- James, Bonney Lee;
- Sunny, Sumsum P;
- Heidari, Andrew Emon;
- Ramanjinappa, Ravindra D;
- Lam, Tracie;
- Tran, Anne V;
- Kankanala, Sandeep;
- Sil, Shiladitya;
- Tiwari, Vidya;
- Patrick, Sanjana;
- Pillai, Vijay;
- Shetty, Vivek;
- Hedne, Naveen;
- Shah, Darshat;
- Shah, Nameeta;
- Chen, Zhong-ping;
- Kandasarma, Uma;
- Raghavan, Subhashini Attavar;
- Gurudath, Shubha;
- Nagaraj, Praveen Birur;
- Wilder-Smith, Petra;
- Suresh, Amritha;
- Kuriakose, Moni Abraham
Non-invasive strategies that can identify oral malignant and dysplastic oral potentially-malignant lesions (OPML) are necessary in cancer screening and long-term surveillance. Optical coherence tomography (OCT) can be a rapid, real time and non-invasive imaging method for frequent patient surveillance. Here, we report the validation of a portable, robust OCT device in 232 patients (lesions: 347) in different clinical settings. The device deployed with algorithm-based automated diagnosis, showed efficacy in delineation of oral benign and normal (n = 151), OPML (n = 121), and malignant lesions (n = 75) in community and tertiary care settings. This study showed that OCT images analyzed by automated image processing algorithm could distinguish the dysplastic-OPML and malignant lesions with a sensitivity of 95% and 93%, respectively.
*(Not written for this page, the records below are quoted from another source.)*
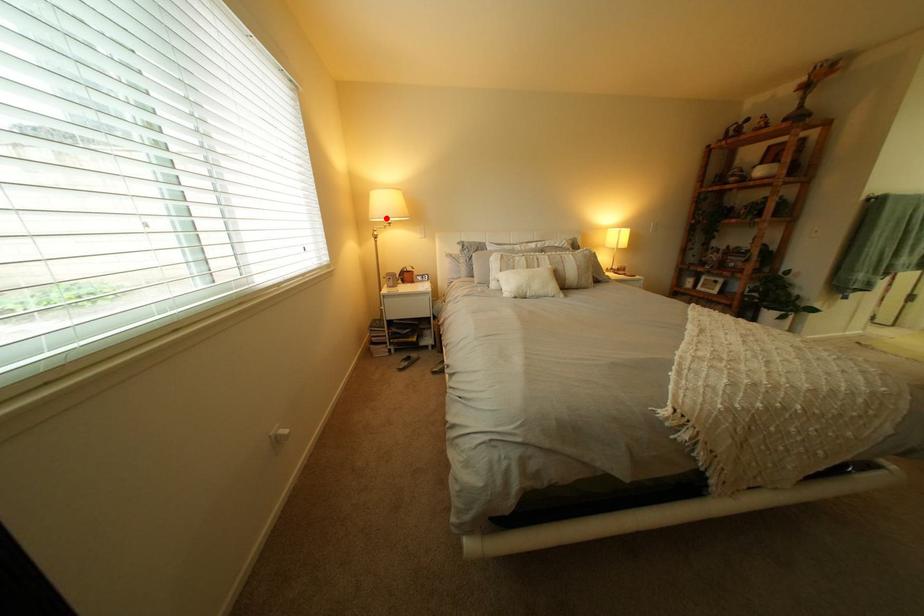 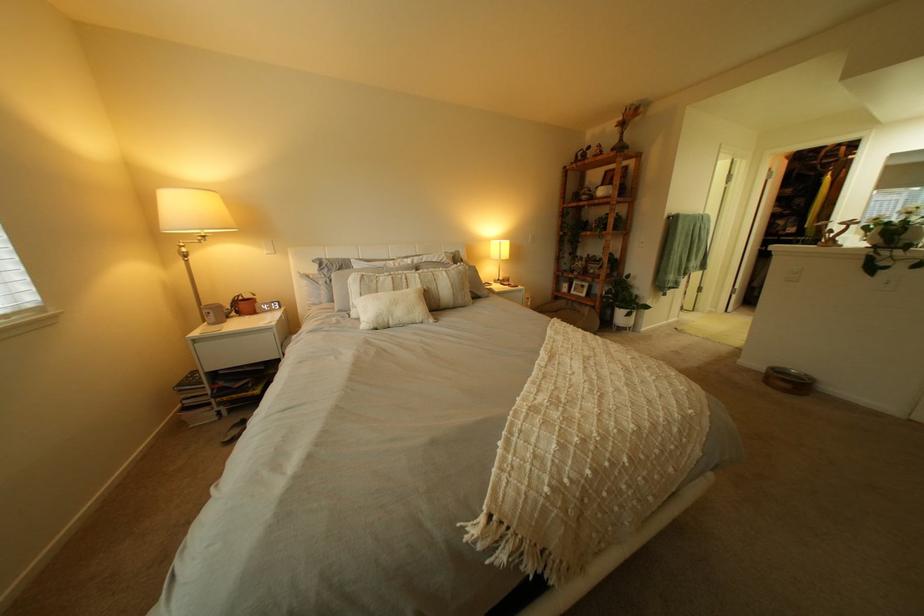 Find the pixel in the second image that matches the highlighted location in the first image.

(176, 229) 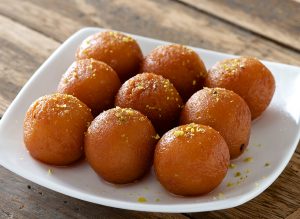 Identify the location of wood surface. pos(28,45). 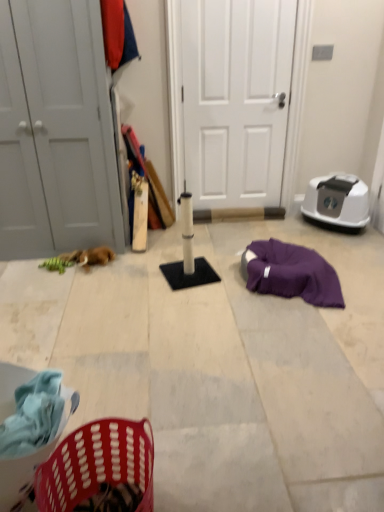 Question: Is white matte door at left, the 1th door positioned from the left, shorter than white matte door at center, the second door when ordered from left to right?

Choices:
 (A) yes
 (B) no

Answer: (B)

Question: From the image's perspective, is white matte door at left, the 1th door positioned from the left, under white matte door at center, the second door when ordered from left to right?

Choices:
 (A) yes
 (B) no

Answer: (A)

Question: Considering the relative positions of white matte door at left, which appears as the 2th door when viewed from the right, and white matte door at center, the second door when ordered from left to right, in the image provided, is white matte door at left, which appears as the 2th door when viewed from the right, to the left of white matte door at center, the second door when ordered from left to right, from the viewer's perspective?

Choices:
 (A) no
 (B) yes

Answer: (B)

Question: Is white matte door at left, the 1th door positioned from the left, not within white matte door at center, the 1th door in the right-to-left sequence?

Choices:
 (A) yes
 (B) no

Answer: (A)

Question: Can you confirm if white matte door at left, the 1th door positioned from the left, is smaller than white matte door at center, the second door when ordered from left to right?

Choices:
 (A) no
 (B) yes

Answer: (A)

Question: Considering the relative positions of white matte door at left, the 1th door positioned from the left, and white matte door at center, the 1th door in the right-to-left sequence, in the image provided, is white matte door at left, the 1th door positioned from the left, in front of white matte door at center, the 1th door in the right-to-left sequence,?

Choices:
 (A) yes
 (B) no

Answer: (A)

Question: Would you say white matte door at center, the second door when ordered from left to right, contains plastic laundry basket at lower left?

Choices:
 (A) yes
 (B) no

Answer: (B)

Question: Is white matte door at center, the 1th door in the right-to-left sequence, looking in the opposite direction of plastic laundry basket at lower left?

Choices:
 (A) yes
 (B) no

Answer: (B)

Question: Is white matte door at center, the second door when ordered from left to right, beside plastic laundry basket at lower left?

Choices:
 (A) no
 (B) yes

Answer: (A)

Question: Does white matte door at center, the second door when ordered from left to right, have a greater height compared to plastic laundry basket at lower left?

Choices:
 (A) yes
 (B) no

Answer: (A)

Question: Is white matte door at center, the second door when ordered from left to right, positioned beyond the bounds of plastic laundry basket at lower left?

Choices:
 (A) no
 (B) yes

Answer: (B)

Question: Is white matte door at center, the second door when ordered from left to right, positioned behind plastic laundry basket at lower left?

Choices:
 (A) yes
 (B) no

Answer: (A)

Question: Does brown plush toy at left have a smaller size compared to plastic laundry basket at lower left?

Choices:
 (A) yes
 (B) no

Answer: (A) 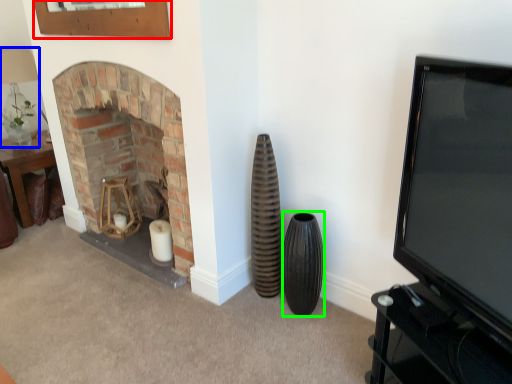 Question: Considering the real-world distances, which object is closest to picture frame (highlighted by a red box)? lamp (highlighted by a blue box) or vase (highlighted by a green box).

Choices:
 (A) lamp
 (B) vase

Answer: (A) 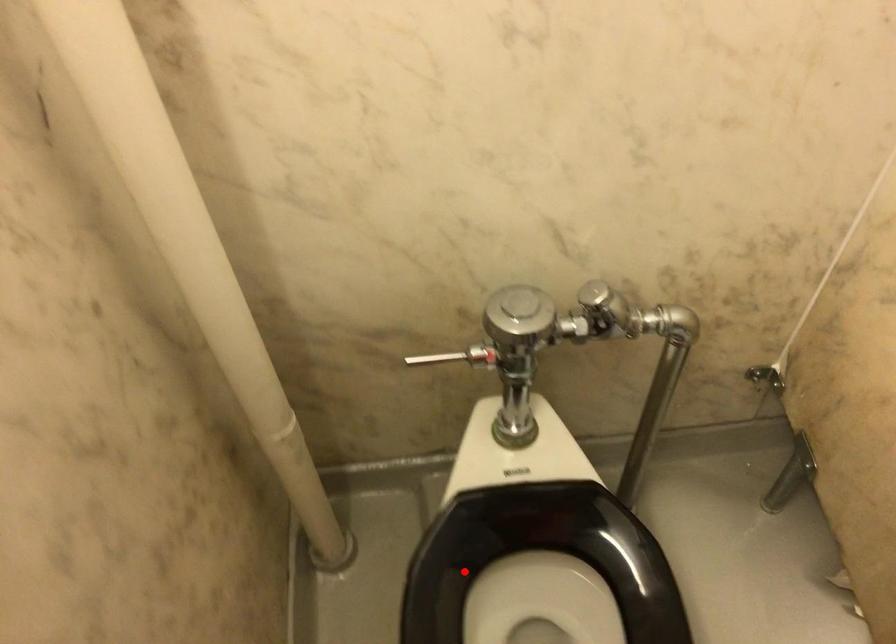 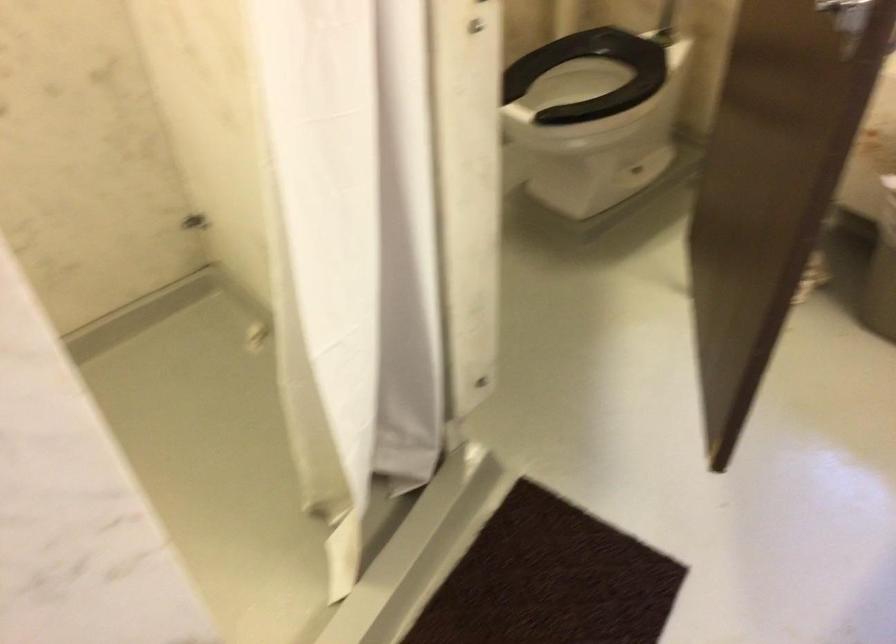 Question: I am providing you with two images of the same scene from different viewpoints. A red point is shown in image1. For the corresponding object point in image2, is it positioned nearer or farther from the camera?

Choices:
 (A) Nearer
 (B) Farther

Answer: (B) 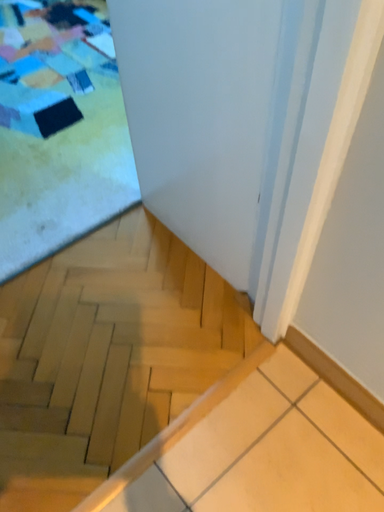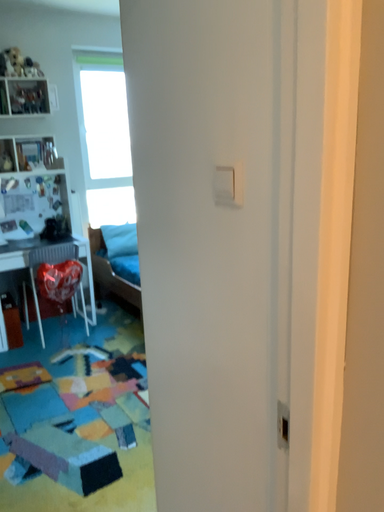 Question: Which way did the camera rotate in the video?

Choices:
 (A) rotated downward
 (B) rotated upward

Answer: (B)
Furthermore, we explored the ability of multiple (n = 14) artificial neural network (ANN) based feature extraction techniques for delineation high grade-OPML (moderate/severe dysplasia). The support vector machine (SVM) model built over ANN, delineated high-grade dysplasia with sensitivity of 83%, which in turn, can be employed to triage patients for tertiary care. The study provides evidence towards the utility of the robust and low-cost OCT instrument as a point-of-care device in resource-constrained settings and the potential clinical application of device in screening and surveillance of oral cancer.